In 1954, she won the all-around and vault bronze medals at the World Championships in Rome. As of right now, she is still the most decorated Polish gymnast, male or female, in the history of the sport.

In 1956, Rakoczy was a part of the Polish team at the 1956 Summer Olympic Games in Melbourne, alongside the 1959 European all-around champion Natalia Kot. Poland won a bronze medal in the team portable apparatus event, tying with the USSR team and finished fourth in the all-around team final behind USSR, Hungary and Romania. Individually, she finished 8th in the all-around, 7th on vault, 5th on the uneven bars, 16th on the balance beam and 14th on the floor exercise.

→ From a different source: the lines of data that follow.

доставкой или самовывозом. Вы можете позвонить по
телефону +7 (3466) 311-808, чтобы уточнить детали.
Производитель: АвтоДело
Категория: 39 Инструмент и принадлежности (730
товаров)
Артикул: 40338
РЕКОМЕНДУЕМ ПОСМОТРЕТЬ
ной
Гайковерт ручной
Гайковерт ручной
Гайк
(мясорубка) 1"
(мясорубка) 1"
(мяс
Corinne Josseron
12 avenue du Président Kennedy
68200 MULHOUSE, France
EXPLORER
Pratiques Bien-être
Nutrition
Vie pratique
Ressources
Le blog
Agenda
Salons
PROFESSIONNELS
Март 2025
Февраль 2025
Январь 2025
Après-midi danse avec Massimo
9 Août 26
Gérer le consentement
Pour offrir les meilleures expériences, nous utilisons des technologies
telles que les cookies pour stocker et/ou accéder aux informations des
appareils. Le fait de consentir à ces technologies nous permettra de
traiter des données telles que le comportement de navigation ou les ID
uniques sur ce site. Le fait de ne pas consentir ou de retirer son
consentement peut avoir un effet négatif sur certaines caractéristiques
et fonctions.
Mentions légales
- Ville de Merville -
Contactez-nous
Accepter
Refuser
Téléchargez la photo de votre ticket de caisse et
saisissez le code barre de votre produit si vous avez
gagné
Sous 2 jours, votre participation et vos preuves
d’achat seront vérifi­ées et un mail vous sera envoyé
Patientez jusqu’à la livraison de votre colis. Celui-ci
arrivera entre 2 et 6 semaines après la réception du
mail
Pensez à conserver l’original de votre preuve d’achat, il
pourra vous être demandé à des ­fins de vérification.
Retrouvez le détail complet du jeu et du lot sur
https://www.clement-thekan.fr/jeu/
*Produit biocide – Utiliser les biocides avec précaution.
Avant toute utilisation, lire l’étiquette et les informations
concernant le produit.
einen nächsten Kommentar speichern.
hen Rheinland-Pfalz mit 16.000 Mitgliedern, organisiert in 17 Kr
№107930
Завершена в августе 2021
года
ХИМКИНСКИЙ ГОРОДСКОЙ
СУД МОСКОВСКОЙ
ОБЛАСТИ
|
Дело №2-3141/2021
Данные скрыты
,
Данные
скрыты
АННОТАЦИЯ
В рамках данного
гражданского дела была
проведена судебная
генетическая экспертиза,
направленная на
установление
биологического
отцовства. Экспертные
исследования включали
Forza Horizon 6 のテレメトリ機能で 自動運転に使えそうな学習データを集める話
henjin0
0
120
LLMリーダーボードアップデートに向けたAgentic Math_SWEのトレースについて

Rakoczy was inducted into the International Gymnastics Hall of Fame in 2004.

== Personal life ==
Rakoczy was born on 23 December 1921 in Kraków, Poland. After finishing her competitive career, she was the coach of the Polish National and Olympic teams in 1960, 1964 and 1972. She also coach in the United States, where she helped the Polish American gymnasts in Chicago, Detroit, Milwaukee, Toledo and Cleveland. She was also an international judge.

In May 2014, she became the patron of the Private Primary School and Kindergarder "Olympijczyk" in Gdańsk.

She died on 2 September 2014, in her hometown at the age of 92.